Monday, November 24th 2014

The Parent Trap

by Jason Steele

It seems like the way things work in the world is when the parents are responsible, and it is their kids who are rebellious and prone to poor decision making.    In that world, it would be the adult children who would beg their parents to co-sign a loan for them on a new car or that loft downtown to impress their friends.

One unusual aspect of today’s current financial crisis is that it is severely affecting the credit of all Americans, even older ones.   One of the ramifications of this is that it is often parents who are asking their adult children to co-sign a loan, according to the Denver Post .

Like conventional loans, credit card holders also face the challenge of having family members ask them for a card on their account, the equivalent of a co-signed loan.   Like the loans discussed in the article, joint credit card account holders are each responsible for the balance.

Should You Do It?

It is very rare that this arrangement makes sense, outside of a married couple or a parent and a minor child.   When you give someone a credit card on your account or a joint account, you are going to be responsible for paying all charges.    For a married couple that manages their finances jointly, this make perfect sense.   As a teenager, I always had a credit card on my parent’s account.   I was only to use it in emergencies or for purchases that they approved of in advance.   It would be very difficult for me to think of another  situation where I would have a card in another person’s name.

If I wished to help someone out financially, I would much rather extend them a personal loan then to give them an authorized credit card or worse, a joint account.   I have always organized my finances around the principle that I will pay off each balance in full and on time, every month.   To do so, I keep track of my spending so that I know that I will be able to pay it back at the end of the month.   Giving a credit card on my account to another person means giving up the direct control of my spending.

The article points out how it is difficult to say no to a parent in the situation where they are asking for you to co-sign a loan.   I suspect it would be no less difficult to turn down a parent’s request for a credit card.

On Loans To Friends And Family

This is a hugely tricky subject.   A good friend is worth more than money, and the same is true of a strong relationship with a family member.   I once read that when a good friend or a family member is in financial trouble, it is better to offer a gift than a loan.   A gift, of course, does not carry the requirement that it is paid back.   If you are unable to gift the money necessary, you should not be loaning it.    By gifting it, you ensure that you will retain the same relationship whether or not the person is ever able to return the money.

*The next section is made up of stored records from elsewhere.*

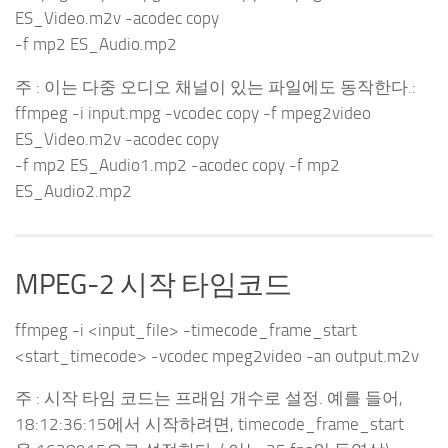
ES_Video.m2v -acodec copy
-f mp2 ES_Audio.mp2
주 :
이는 다중 오디오 채널이 있는 파일에도 동작한다.:
ffmpeg -i input.mpg -vcodec copy -f mpeg2video
ES_Video.m2v -acodec copy
-f mp2 ES_Audio1.mp2 -acodec copy -f mp2
ES_Audio2.mp2
MPEG-2 시작 타임코드
ffmpeg -i <input_file> -timecode_frame_start
<start_timecode> -vcodec mpeg2video -an output.m2v
주 :
시작 타임 코드는 프래임 개수로 설정. 예를 들어,
18:12:36:15에서 시작하려면,
timecode_frame_start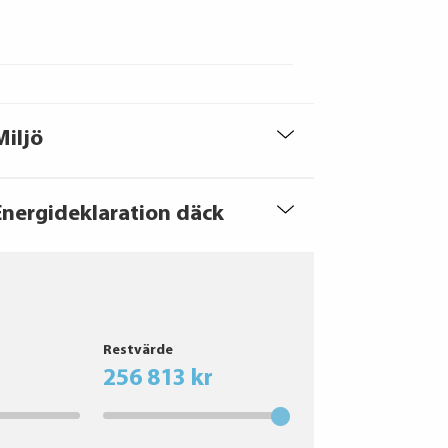
Miljö
Energideklaration däck
Restvärde
256 813 kr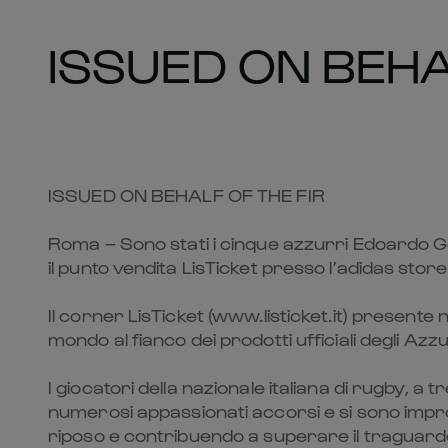
ISSUED ON BEHA
ISSUED ON BEHALF OF THE FIR
Roma – Sono stati i cinque azzurri Edoardo 
il punto vendita LisTicket presso l’adidas stor
Il corner LisTicket (www.listicket.it) presente 
mondo al fianco dei prodotti ufficiali degli Azzu
I giocatori della nazionale italiana di rugby, a
numerosi appassionati accorsi e si sono improv
riposo e contribuendo a superare il traguardo d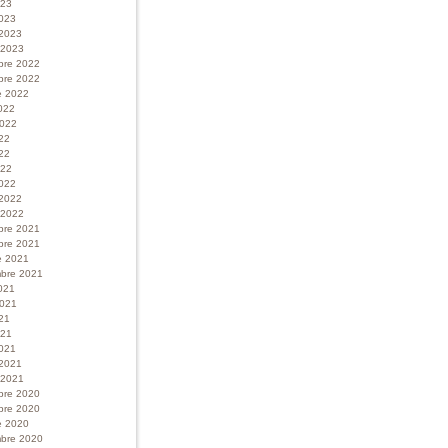
023
023
 2023
r 2023
bre 2022
bre 2022
e 2022
022
 2022
022
22
022
022
 2022
r 2022
bre 2021
bre 2021
e 2021
bre 2021
021
 2021
21
021
021
 2021
r 2021
bre 2020
bre 2020
e 2020
bre 2020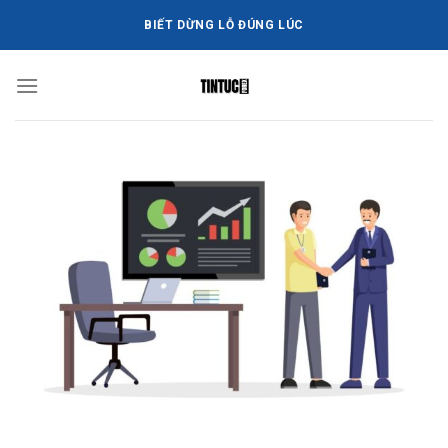
Bỏ
BIẾT DỪNG LỖ ĐÚNG LÚC
qua
nội
dung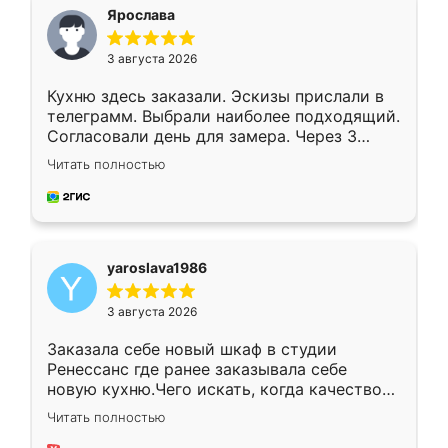
я хотела.
Ярослава
3 августа 2026
Кухню здесь заказали. Эскизы прислали в
телеграмм. Выбрали наиболее подходящий.
Согласовали день для замера. Через 3
недели кухня была уже готова. Остались
Читать полностью
довольны работой. Спасибо Ренессанс
мебель за качественную работу!
yaroslava1986
3 августа 2026
Заказала себе новый шкаф в студии
Ренессанс где ранее заказывала себе
новую кухню.Чего искать, когда качеством
вполне довольна. Служит кухня уже почти
Читать полностью
два года, нареканий нет.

I know this is a blog about credit cards and personal finance.  I am not a psychologist, a family counselor, or even a relationship advice columnist.  Nevertheless, almost everyone knows someone who is in financial trouble these days and you should consider the long term effects on your credit and your relationship before entangling your credit with your friends or family.

One Response to “The Parent Trap”

  1. Bret @ Hope to Prosper Says:

    I read recently that 75% of co-signed loans default back to the co-signer.

    The banks have a pretty good handle on statistics and if they won’t lend someone money, they are usually right. I think it’s way better to gift a little money to someone who is irresponsible, than to entangle them with your finances.